MADRID – More than a third of patients with systemic sclerosis and intestinal symptoms have an increase in gastrointestinal tract bacteria, an alteration in the type of gut microbes present, or both, based on data from a French study presented at the annual European Congress of Rheumatology.
Small intestinal bacterial overgrowth (SIBO) was found to affect 14 (38%) of 37 patients included in the study. These patients had been recruited from a larger group of 120 scleroderma patients who complained of gastrointestinal symptoms over a 2-year period.
"SIBO can compromise patients’ quality of life and be responsible for mortality," study investigator Dr. Marie Tauber said. SIBO can cause GI symptoms such as bloating, diarrhea, malabsorption, weight loss, and malnutrition, which may have a significant impact on patients’ overall prognosis, she noted.
Dr. Tauber, a dermatologist who took part in the research as part of an internship within the rheumatology department of the Hôpital Cochin in Paris, explained the three goals of the study. The first was to examine the prevalence of SIBO in patients with systemic sclerosis exhibiting GI symptoms, and the second was to identify subsets of patients who might be at increased risk. A third goal was to observe the impact of optimal SIBO treatment on the patients’ conditions.

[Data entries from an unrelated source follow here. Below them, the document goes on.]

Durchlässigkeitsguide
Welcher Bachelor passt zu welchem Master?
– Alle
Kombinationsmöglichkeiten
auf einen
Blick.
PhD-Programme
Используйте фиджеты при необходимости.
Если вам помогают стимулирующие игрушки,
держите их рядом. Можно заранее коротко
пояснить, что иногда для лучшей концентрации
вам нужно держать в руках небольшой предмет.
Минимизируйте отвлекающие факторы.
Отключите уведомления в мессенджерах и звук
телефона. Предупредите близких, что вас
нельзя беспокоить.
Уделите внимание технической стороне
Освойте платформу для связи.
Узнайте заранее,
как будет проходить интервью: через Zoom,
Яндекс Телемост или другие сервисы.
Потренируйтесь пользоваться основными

The median age of participants was 59 years, and 79% were women. The median disease duration was approximately 10 years, and 49% of patients had diffuse cutaneous disease.
A diagnosis of SIBO was based on positive hydrogen and methane breath tests, and blood assays were used to assess the presence of malabsorption.

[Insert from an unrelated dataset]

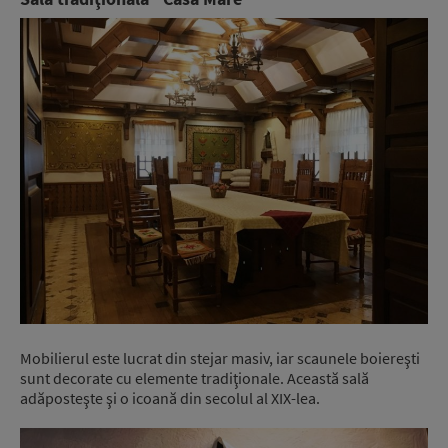
Mobilierul este lucrat din stejar masiv, iar scaunele boiereşti
sunt decorate cu elemente tradiţionale. Această sală
adăposteşte şi o icoană din secolul al XIX-lea.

The researchers also administered two questionnaires – the generic SF-36 (Short Form 36) Health Survey and the disease-specific UCLA SCTC GIT (University of California, Los Angeles, Scleroderma Clinical Trial Consortium Gastrointestinal Tract Instrument) – to patients at the time of their breath testing visits.

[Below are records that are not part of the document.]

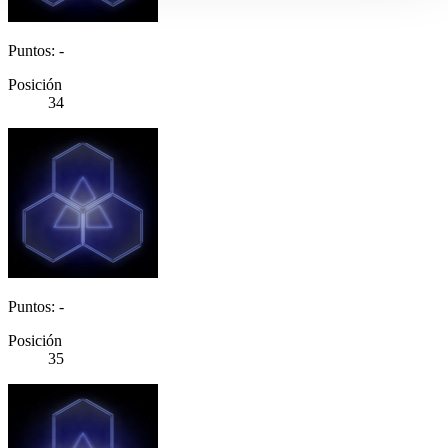
Puntos: -
Posición
34
Puntos: -
Posición
35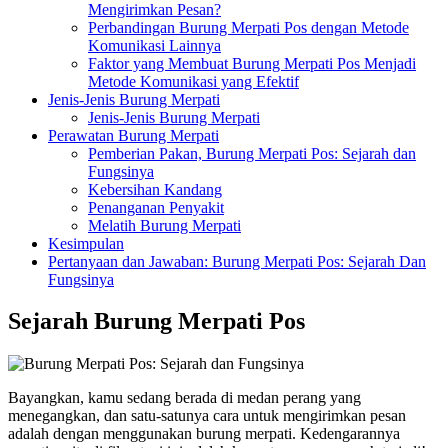
Mengirimkan Pesan?
Perbandingan Burung Merpati Pos dengan Metode
Komunikasi Lainnya
Faktor yang Membuat Burung Merpati Pos Menjadi
Metode Komunikasi yang Efektif
Jenis-Jenis Burung Merpati
Jenis-Jenis Burung Merpati
Perawatan Burung Merpati
Pemberian Pakan, Burung Merpati Pos: Sejarah dan
Fungsinya
Kebersihan Kandang
Penanganan Penyakit
Melatih Burung Merpati
Kesimpulan
Pertanyaan dan Jawaban: Burung Merpati Pos: Sejarah Dan
Fungsinya
Sejarah Burung Merpati Pos
Bayangkan, kamu sedang berada di medan perang yang
menegangkan, dan satu-satunya cara untuk mengirimkan pesan
adalah dengan menggunakan burung merpati. Kedengarannya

All patients with SIBO were treated with a rotating regimen of amoxicillin, ciprofloxacin, and metronidazole, each given for 1 month at a time. Breath tests, as well as the UCLA SCTC GIT, were repeated. Fewer than 50% of patients had a negative breath test after antibody treatment, which highlighted a need to repeat the test after antibiotic treatment to determine whether a second course is required, Dr. Tauber noted.
Three clinical parameters separated patients with and without SIBO: longer disease duration (11 vs. 7 years; P = .02), lower prevalence of anti-topoisomerase I antibodies (Anti-Scl-70 Ab, 7% vs. 39%; P = .04), and higher prevalence of definite pulmonary arterial hypertension (PAH, 21% vs. 0%; P = .04).
Total UCLA SCTC GIT scores were higher in patients with SIBO than in those without it (0.79 vs. 0.31; P = .03). SIBO-affected patients also were more likely to have weight loss of 5% or more (43% vs. 8%; P = .03).
Given the small number of patients, it is difficult to draw firm conclusions from these data, and larger studies are needed, Dr. Tauber observed. However, the findings suggest that there may be factors associated with SIBO that could be targeted in an intervention program.
Two patients with SIBO died despite antibiotic treatment, which "underscores, unfortunately, the association between SIBO and mortality," Dr. Tauber said.
"To our knowledge, this is the first study using the UCLA SCTC GIT to identify patients at risk of SIBO in systemic sclerosis," and the data support the systematic use of this score, together with regular weight evaluation in these patients, she concluded.
Dr. Tauber had no financial conflicts to disclose.